START Information provided
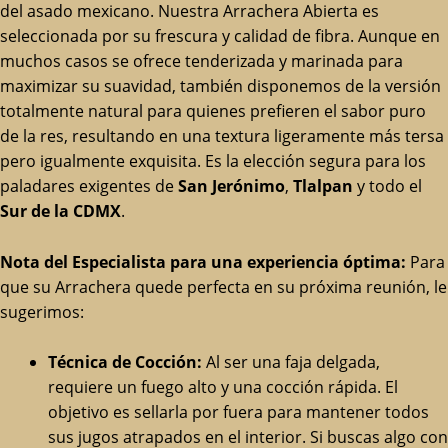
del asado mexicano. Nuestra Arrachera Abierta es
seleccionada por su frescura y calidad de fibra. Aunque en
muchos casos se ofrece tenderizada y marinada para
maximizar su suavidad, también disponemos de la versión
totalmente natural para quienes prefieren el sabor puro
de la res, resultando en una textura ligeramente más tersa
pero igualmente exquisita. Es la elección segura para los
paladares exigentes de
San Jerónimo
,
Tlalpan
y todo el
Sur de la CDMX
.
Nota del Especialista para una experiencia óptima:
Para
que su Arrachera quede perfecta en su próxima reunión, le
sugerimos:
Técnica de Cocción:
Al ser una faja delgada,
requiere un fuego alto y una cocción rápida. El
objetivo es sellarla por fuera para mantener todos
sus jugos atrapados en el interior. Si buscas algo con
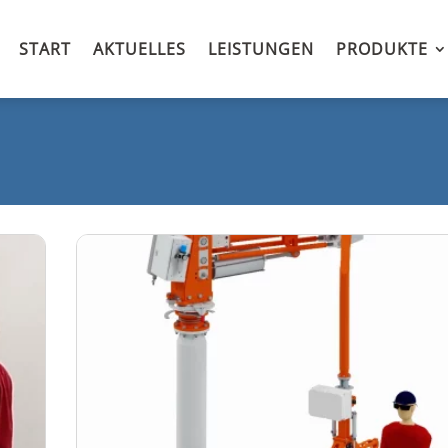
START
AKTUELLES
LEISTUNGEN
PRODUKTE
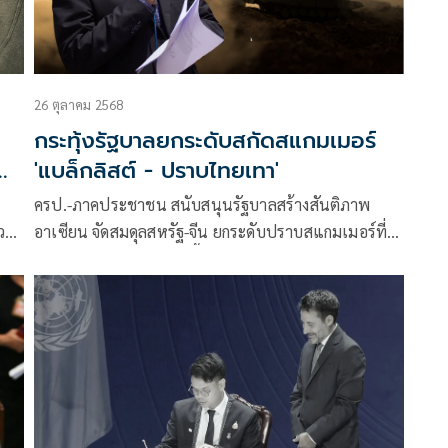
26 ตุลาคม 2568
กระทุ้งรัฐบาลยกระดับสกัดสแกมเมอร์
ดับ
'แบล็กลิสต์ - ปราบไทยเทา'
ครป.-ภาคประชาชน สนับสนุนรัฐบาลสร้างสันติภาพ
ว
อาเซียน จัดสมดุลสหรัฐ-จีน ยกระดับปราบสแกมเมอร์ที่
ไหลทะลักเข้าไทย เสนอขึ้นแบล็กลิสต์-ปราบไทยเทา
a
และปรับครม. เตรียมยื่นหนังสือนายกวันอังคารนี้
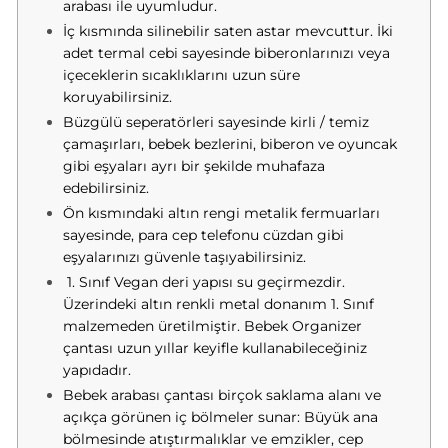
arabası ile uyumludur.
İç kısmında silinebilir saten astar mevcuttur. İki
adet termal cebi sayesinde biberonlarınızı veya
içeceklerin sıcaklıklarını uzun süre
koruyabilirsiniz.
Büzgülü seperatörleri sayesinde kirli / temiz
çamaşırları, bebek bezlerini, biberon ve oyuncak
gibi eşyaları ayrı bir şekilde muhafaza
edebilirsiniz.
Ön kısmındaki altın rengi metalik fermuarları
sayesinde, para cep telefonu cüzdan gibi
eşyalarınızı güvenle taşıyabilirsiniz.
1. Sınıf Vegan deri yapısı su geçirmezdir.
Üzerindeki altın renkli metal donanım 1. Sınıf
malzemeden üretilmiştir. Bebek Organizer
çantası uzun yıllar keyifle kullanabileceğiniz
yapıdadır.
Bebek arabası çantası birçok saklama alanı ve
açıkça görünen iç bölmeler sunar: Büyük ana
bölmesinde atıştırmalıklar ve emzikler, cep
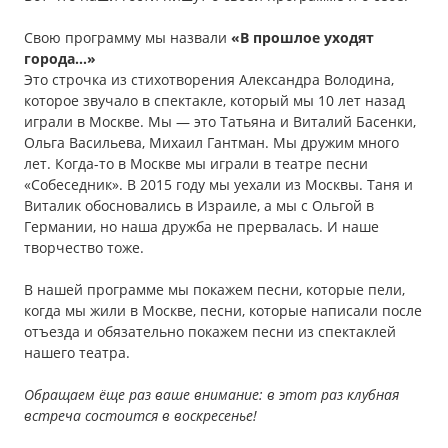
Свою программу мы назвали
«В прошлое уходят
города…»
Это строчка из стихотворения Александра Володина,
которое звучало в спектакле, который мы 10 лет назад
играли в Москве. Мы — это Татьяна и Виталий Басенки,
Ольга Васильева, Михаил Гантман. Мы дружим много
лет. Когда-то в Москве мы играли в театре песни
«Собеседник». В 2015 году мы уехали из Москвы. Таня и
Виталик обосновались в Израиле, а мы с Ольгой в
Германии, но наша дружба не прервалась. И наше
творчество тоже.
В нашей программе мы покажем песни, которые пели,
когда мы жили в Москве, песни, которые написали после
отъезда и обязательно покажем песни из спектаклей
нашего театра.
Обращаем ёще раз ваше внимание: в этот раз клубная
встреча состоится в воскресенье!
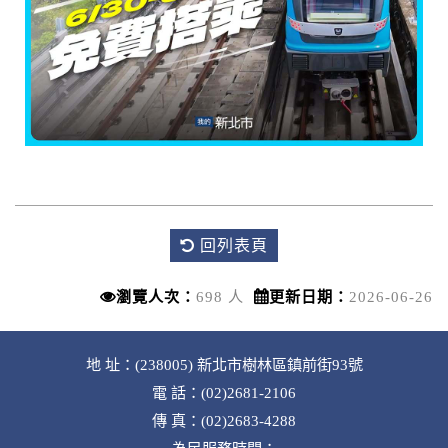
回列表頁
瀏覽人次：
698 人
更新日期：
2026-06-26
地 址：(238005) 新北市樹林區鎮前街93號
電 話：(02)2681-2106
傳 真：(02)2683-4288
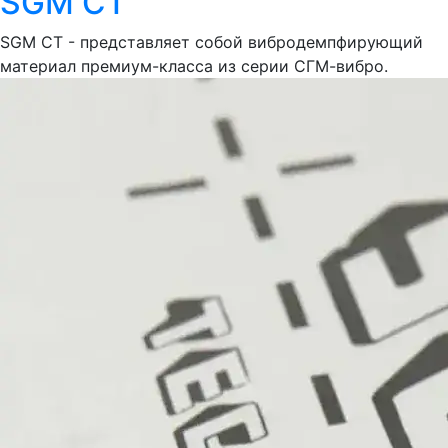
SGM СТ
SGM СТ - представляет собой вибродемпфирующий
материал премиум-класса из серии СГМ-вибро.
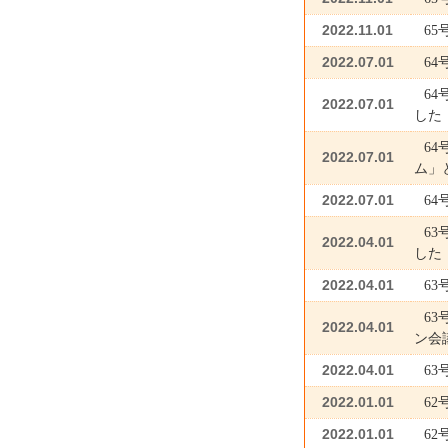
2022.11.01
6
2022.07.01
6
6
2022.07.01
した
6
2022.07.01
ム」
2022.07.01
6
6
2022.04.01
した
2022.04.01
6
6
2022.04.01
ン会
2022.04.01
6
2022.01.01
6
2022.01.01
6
END Information provided
About this exercise:
Put down exactly the lines of the data above that run from its first line through the line bearing "eşyalarınızı güvenle taşıyabilirsiniz.", and no pictures.

Solution:
del asado mexicano. Nuestra Arrachera Abierta es
seleccionada por su frescura y calidad de fibra. Aunque en
muchos casos se ofrece tenderizada y marinada para
maximizar su suavidad, también disponemos de la versión
totalmente natural para quienes prefieren el sabor puro
de la res, resultando en una textura ligeramente más tersa
pero igualmente exquisita. Es la elección segura para los
paladares exigentes de
San Jerónimo
,
Tlalpan
y todo el
Sur de la CDMX
.
Nota del Especialista para una experiencia óptima:
Para
que su Arrachera quede perfecta en su próxima reunión, le
sugerimos:
Técnica de Cocción:
Al ser una faja delgada,
requiere un fuego alto y una cocción rápida. El
objetivo es sellarla por fuera para mantener todos
sus jugos atrapados en el interior. Si buscas algo con
START
AKTUELLES
LEISTUNGEN
PRODUKTE
26 ตุลาคม 2568
กระทุ้งรัฐบาลยกระดับสกัดสแกมเมอร์
ดับ
'แบล็กลิสต์ - ปราบไทยเทา'
ครป.-ภาคประชาชน สนับสนุนรัฐบาลสร้างสันติภาพ
ว
อาเซียน จัดสมดุลสหรัฐ-จีน ยกระดับปราบสแกมเมอร์ที่
ไหลทะลักเข้าไทย เสนอขึ้นแบล็กลิสต์-ปราบไทยเทา
a
และปรับครม. เตรียมยื่นหนังสือนายกวันอังคารนี้
arabası ile uyumludur.
İç kısmında silinebilir saten astar mevcuttur. İki
adet termal cebi sayesinde biberonlarınızı veya
içeceklerin sıcaklıklarını uzun süre
koruyabilirsiniz.
Büzgülü seperatörleri sayesinde kirli / temiz
çamaşırları, bebek bezlerini, biberon ve oyuncak
gibi eşyaları ayrı bir şekilde muhafaza
edebilirsiniz.
Ön kısmındaki altın rengi metalik fermuarları
sayesinde, para cep telefonu cüzdan gibi
eşyalarınızı güvenle taşıyabilirsiniz.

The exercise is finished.